Module 5: Debugging & Tracing (The X-Ray)
1. Introduction: Becoming a Mind Reader
When a normal Python script fails, it throws a clear error: IndexError: list index out of range. When an Agent fails, it sits quietly, smiles, and says: "I'm sorry, I can't do that."
Debugging an Agent is less like fixing a car and more like psychoanalysis. You need to ask:
- "What did you think the user meant?"
- "What tools did you think you had?"
- "Why did you decide to stop?"
This module is your X-Ray machine. It teaches you how to see inside the black box.

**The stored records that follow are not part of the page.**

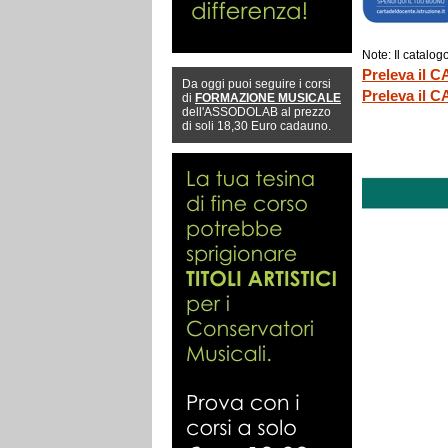
Note: Il catalo
Preleva il
Da oggi puoi seguire i corsi
Preleva il
di
FORMAZIONE MUSICALE
dell'ASSODOLAB al prezzo
di soli 18,30 Euro cadauno.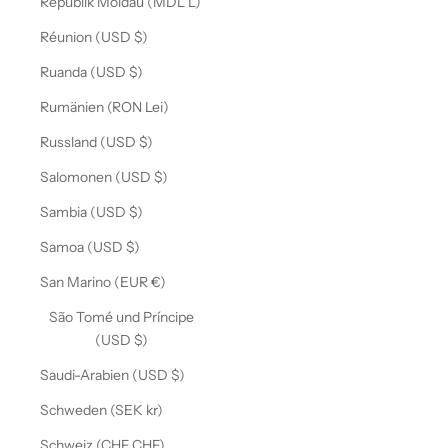
Republik Moldau (MDL L)
Réunion (USD $)
Ruanda (USD $)
Rumänien (RON Lei)
Russland (USD $)
Salomonen (USD $)
Sambia (USD $)
Samoa (USD $)
San Marino (EUR €)
São Tomé und Príncipe
(USD $)
Saudi-Arabien (USD $)
Schweden (SEK kr)
Schweiz (CHF CHF)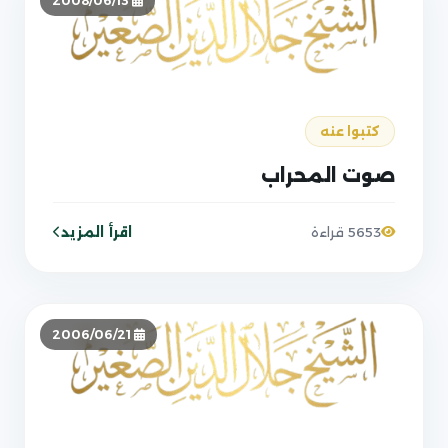
2008/06/13
كتبوا عنه
صوت المحراب
اقرأ المزيد
5653 قراءة
2006/06/21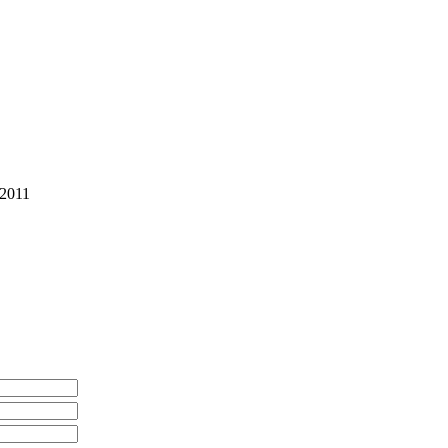
-2011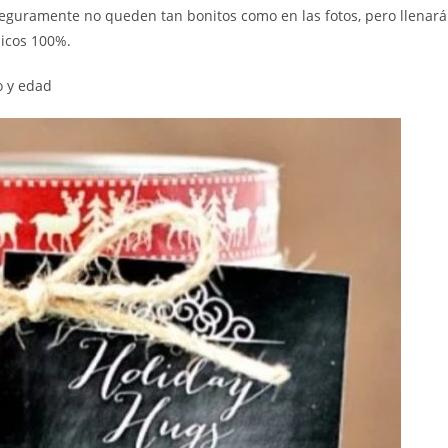
eguramente no queden tan bonitos como en las fotos, pero llenar
nicos 100%.
o y edad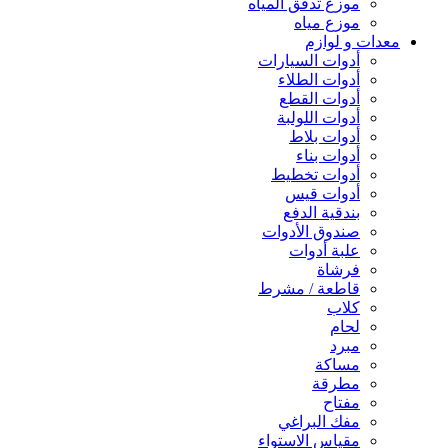
موزع تدفق المياه
موزع مياه
معدات و لوازم
أدوات السيارات
أدوات الطلاء
أدوات القطع
أدوات اللولبة
أدوات بلاط
أدوات بناء
أدوات تخطيط
أدوات قيس
بندقية الدفع
صندوق الأدوات
علبة أدوات
فرشاة
قاطعة / مشرط
كلاب
لحام
مبرد
مساكة
مطرقة
مفتاح
مفك البراغي
مقياس الاستواء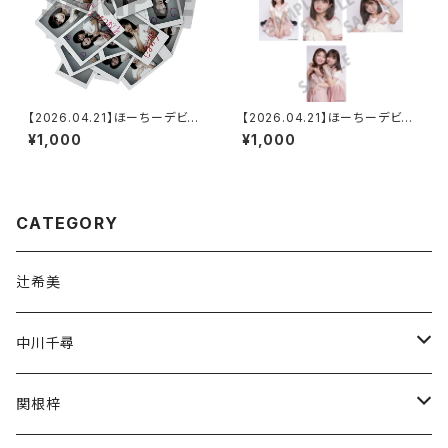
【2026.04.21】ほーちーデビュ
【2026.04.21】ほーちーデビュ
ー8周イベント ランダムチェキ
ー8周イベント L判ランダム生写
¥1,000
¥1,000
真（2枚入り）
CATEGORY
辻希美
中川千尋
通常商品
関根梓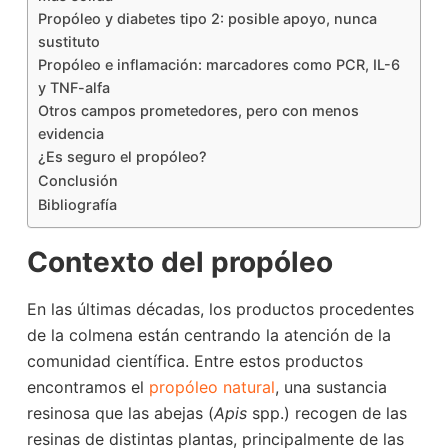
Propóleo y diabetes tipo 2: posible apoyo, nunca
sustituto
Propóleo e inflamación: marcadores como PCR, IL-6
y TNF-alfa
Otros campos prometedores, pero con menos
evidencia
¿Es seguro el propóleo?
Conclusión
Bibliografía
Contexto del propóleo
En las últimas décadas, los productos procedentes
de la colmena están centrando la atención de la
comunidad científica. Entre estos productos
encontramos el
propóleo natural
, una sustancia
resinosa que las abejas (
Apis
spp.) recogen de las
resinas de distintas plantas, principalmente de las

2. The Log Stream: Reading Thoughts
The Agent Orchestrator prints its internal monologue to your terminal. To be an effective Agent Engineer, you must learn to read this stream like the Matrix.
Scenario: The Case of the Missing Tool
User says: "Restart the server." Agent says: "I don't know how to do that."
Let's look at the logs:
INFO: agent_node: Entering with 5 messages
INFO: agent_node: Binding 1 tools to LLM...
INFO: agent_node: Tool calls: 0The Clue: Binding 1 tools. The Deduction: The Agent only had 1 tool available (likely search_tools). It should have searched for "restart", but for some reason, it decided not to. The Fix: Check if the System Prompt encourages searching.
Scenario: The Infinite Loop
User says: "Fix bug." Agent: Spins forever.
The Logs:
INFO: agent_node: Tool calls details: ['read_file']
INFO: tools: Executing read_file...
INFO: agent_node: Tool calls details: ['read_file']
INFO: tools: Executing read_file...The Clue: It's calling read_file on the same file over and over. The Deduction: The Agent is confused by the file content. It thinks it needs to read it again to "understand" it. The Fix: Prompt Engineering. Tell the agent: "If you have read the file once, do not read it again unless it changed."
3. The Brain Scan: Inspecting Redis
Sometimes logs aren't enough. The Agent is "stuck" in a state you can't understand. It's time to open the brain interactively.
We use Redis to store the agent's memory. If you have redis-cli installed, you can dump the current thoughts of a frozen thread.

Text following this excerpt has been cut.